→ **Assignment**:
When you copy the entries, match them exactly and omit the pictures.

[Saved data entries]
=== Section Start ===
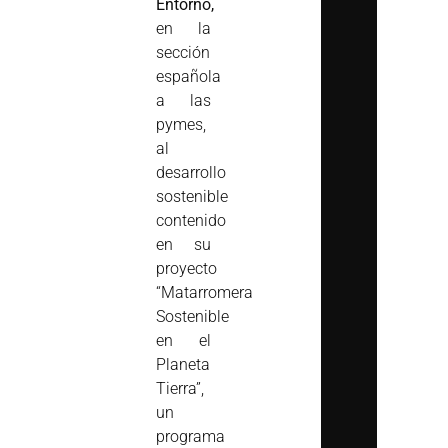
Entorno,
en la
sección
española
a las
pymes,
al
desarrollo
sostenible
contenido
en su
proyecto
“Matarromera
Sostenible
en el
Planeta
Tierra”,
un
programa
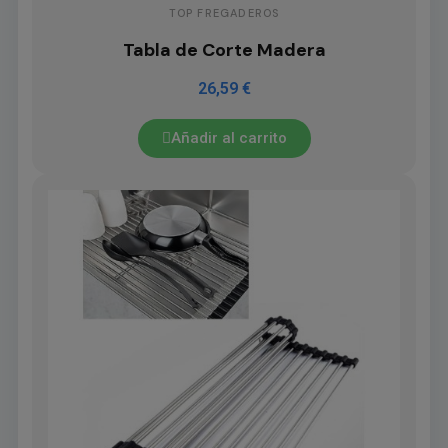
TOP FREGADEROS
Tabla de Corte Madera
26,59 €
Añadir al carrito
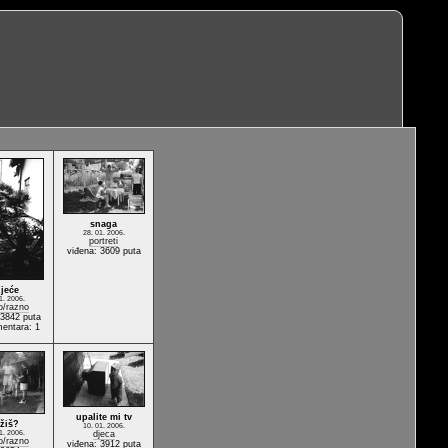
snaga
28. 01. 2006.
portreti
viđena: 3609 puta
ijeće
1. 2006.
o/razno
 3842 puta
mentara: 1
upalite mi tv
žiš?
10. 01. 2006.
1. 2006.
djeca
o/razno
viđena: 3912 puta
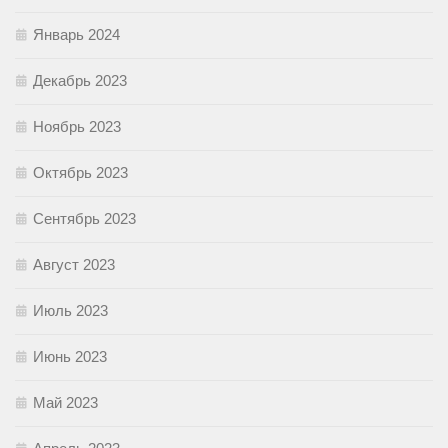
Январь 2024
Декабрь 2023
Ноябрь 2023
Октябрь 2023
Сентябрь 2023
Август 2023
Июль 2023
Июнь 2023
Май 2023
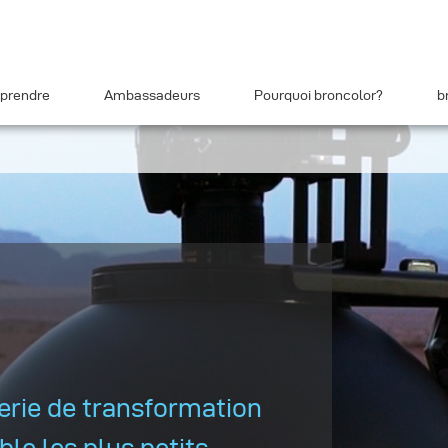
prendre
Ambassadeurs
Pourquoi broncolor?
b
erie de transformation
ible les plus petits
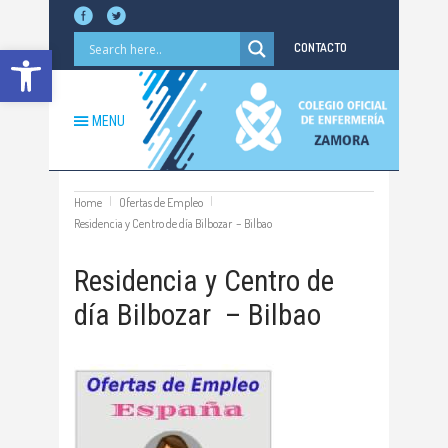
Abrir barra de herramientas
CONTACTO
MENU
Home
Ofertas de Empleo
Residencia y Centro de día Bilbozar – Bilbao
Residencia y Centro de
día Bilbozar – Bilbao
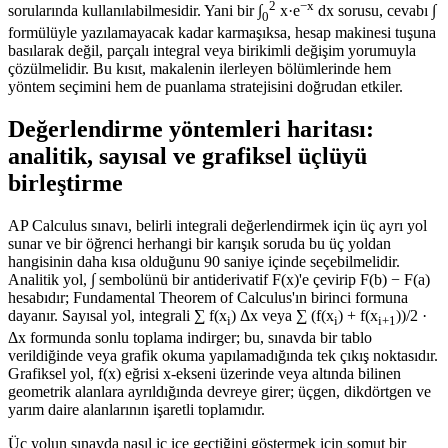
2
−x
sorularında kullanılabilmesidir. Yani bir ∫
x·e
dx sorusu, cevabı ∫
0
formülüyle yazılamayacak kadar karmaşıksa, hesap makinesi tuşuna
basılarak değil, parçalı integral veya birikimli değişim yorumuyla
çözülmelidir. Bu kısıt, makalenin ilerleyen bölümlerinde hem
yöntem seçimini hem de puanlama stratejisini doğrudan etkiler.
Değerlendirme yöntemleri haritası:
analitik, sayısal ve grafiksel üçlüyü
birleştirme
AP Calculus sınavı, belirli integrali değerlendirmek için üç ayrı yol
sunar ve bir öğrenci herhangi bir karışık soruda bu üç yoldan
hangisinin daha kısa olduğunu 90 saniye içinde seçebilmelidir.
Analitik yol, ∫ sembolünü bir antiderivatif F(x)'e çevirip F(b) − F(a)
hesabıdır; Fundamental Theorem of Calculus'ın birinci formuna
dayanır. Sayısal yol, integrali ∑ f(x
) Δx veya ∑ (f(x
) + f(x
))/2 ·
i
i
i+1
Δx formunda sonlu toplama indirger; bu, sınavda bir tablo
verildiğinde veya grafik okuma yapılamadığında tek çıkış noktasıdır.
Grafiksel yol, f(x) eğrisi x-ekseni üzerinde veya altında bilinen
geometrik alanlara ayrıldığında devreye girer; üçgen, dikdörtgen ve
yarım daire alanlarının işaretli toplamıdır.
Üç yolun sınavda nasıl iç içe geçtiğini göstermek için somut bir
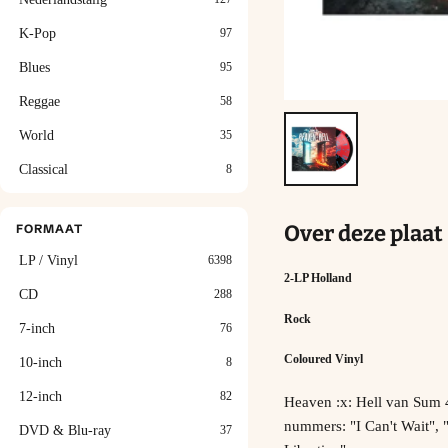
K-Pop
97
Blues
95
Reggae
58
World
35
Classical
8
Over deze plaat
FORMAAT
LP / Vinyl
6398
2-LP Holland
CD
288
Rock
7-inch
76
Coloured Vinyl
10-inch
8
12-inch
82
Heaven :x: Hell van Sum 
nummers: "I Can't Wait", 
DVD & Blu-ray
37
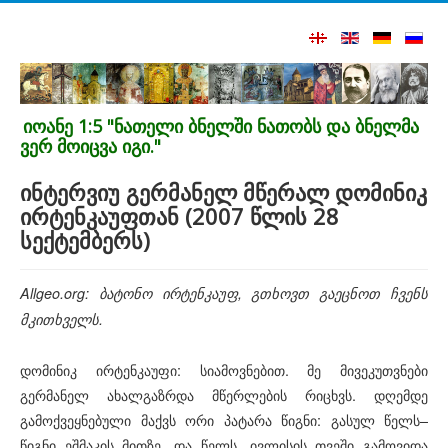
იოანე 1:5 "ნათელი ბნელში ნათობს და ბნელმა
ვერ მოიცვა იგი."
ინტერვიუ გერმანელ მწერალ დომინიკ
ირტენკაუფთან (2007 წლის 28
სექტემბერს)
Allgeo.org: ბატონო ირტენკაუფ, გთხოვთ გაეცნოთ ჩვენს
მკითხველს.
დომინიკ ირტენკაუფი: სიამოვნებით. მე მივეკუთვნები
გერმანელ ახალგაზრდა მწერლების რიცხვს. დღემდე
გამოქვეყნებული მაქვს ორი პატარა წიგნი: გასულ წელს–
წიგნი ეშმაკის მითზე, და წელს, ივლისის თვეში გამოვიდა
=== Section End ===
→ **Answer section**:
Entorno,
en la
sección
española
a las
pymes,
al
desarrollo
sostenible
contenido
en su
proyecto
“Matarromera
Sostenible
en el
Planeta
Tierra”,
un
programa
TOP FREGADEROS
Tabla de Corte Madera
26,59 €
Añadir al carrito
snaga
28. 01. 2006.
portreti
viđena: 3609 puta
ijeće
1. 2006.
o/razno
 3842 puta
mentara: 1
upalite mi tv
žiš?
10. 01. 2006.
1. 2006.
djeca
o/razno
viđena: 3912 puta
Январь 2024
Декабрь 2023
Ноябрь 2023
Октябрь 2023
Сентябрь 2023
Август 2023
Июль 2023
Июнь 2023
Май 2023
prendre
Ambassadeurs
Pourquoi broncolor?
b
erie de transformation
ible les plus petits
Abrir barra de herramientas
CONTACTO
MENU
Home
Ofertas de Empleo
Residencia y Centro de día Bilbozar – Bilbao
Residencia y Centro de
día Bilbozar – Bilbao
2
−x
sorularında kullanılabilmesidir. Yani bir ∫
x·e
dx sorusu, cevabı ∫
0
formülüyle yazılamayacak kadar karmaşıksa, hesap makinesi tuşuna
basılarak değil, parçalı integral veya birikimli değişim yorumuyla
çözülmelidir. Bu kısıt, makalenin ilerleyen bölümlerinde hem
yöntem seçimini hem de puanlama stratejisini doğrudan etkiler.
Değerlendirme yöntemleri haritası:
analitik, sayısal ve grafiksel üçlüyü
birleştirme
AP Calculus sınavı, belirli integrali değerlendirmek için üç ayrı yol
sunar ve bir öğrenci herhangi bir karışık soruda bu üç yoldan
hangisinin daha kısa olduğunu 90 saniye içinde seçebilmelidir.
Analitik yol, ∫ sembolünü bir antiderivatif F(x)'e çevirip F(b) − F(a)
hesabıdır; Fundamental Theorem of Calculus'ın birinci formuna
dayanır. Sayısal yol, integrali ∑ f(x
) Δx veya ∑ (f(x
) + f(x
))/2 ·
i
i
i+1
Δx formunda sonlu toplama indirger; bu, sınavda bir tablo
verildiğinde veya grafik okuma yapılamadığında tek çıkış noktasıdır.
Grafiksel yol, f(x) eğrisi x-ekseni üzerinde veya altında bilinen
geometrik alanlara ayrıldığında devreye girer; üçgen, dikdörtgen ve
yarım daire alanlarının işaretli toplamıdır.
Üç yolun sınavda nasıl iç içe geçtiğini göstermek için somut bir
K-Pop
97
Blues
95
Reggae
58
World
35
Classical
8
Over deze plaat
FORMAAT
LP / Vinyl
6398
2-LP Holland
CD
288
Rock
7-inch
76
Coloured Vinyl
10-inch
8
12-inch
82
Heaven :x: Hell van Sum 
nummers: "I Can't Wait", 
DVD & Blu-ray
37
იოანე 1:5 "ნათელი ბნელში ნათობს და ბნელმა
ვერ მოიცვა იგი."
ინტერვიუ გერმანელ მწერალ დომინიკ
ირტენკაუფთან (2007 წლის 28
სექტემბერს)
Allgeo.org: ბატონო ირტენკაუფ, გთხოვთ გაეცნოთ ჩვენს
მკითხველს.
დომინიკ ირტენკაუფი: სიამოვნებით. მე მივეკუთვნები
გერმანელ ახალგაზრდა მწერლების რიცხვს. დღემდე
გამოქვეყნებული მაქვს ორი პატარა წიგნი: გასულ წელს–
წიგნი ეშმაკის მითზე, და წელს, ივლისის თვეში გამოვიდა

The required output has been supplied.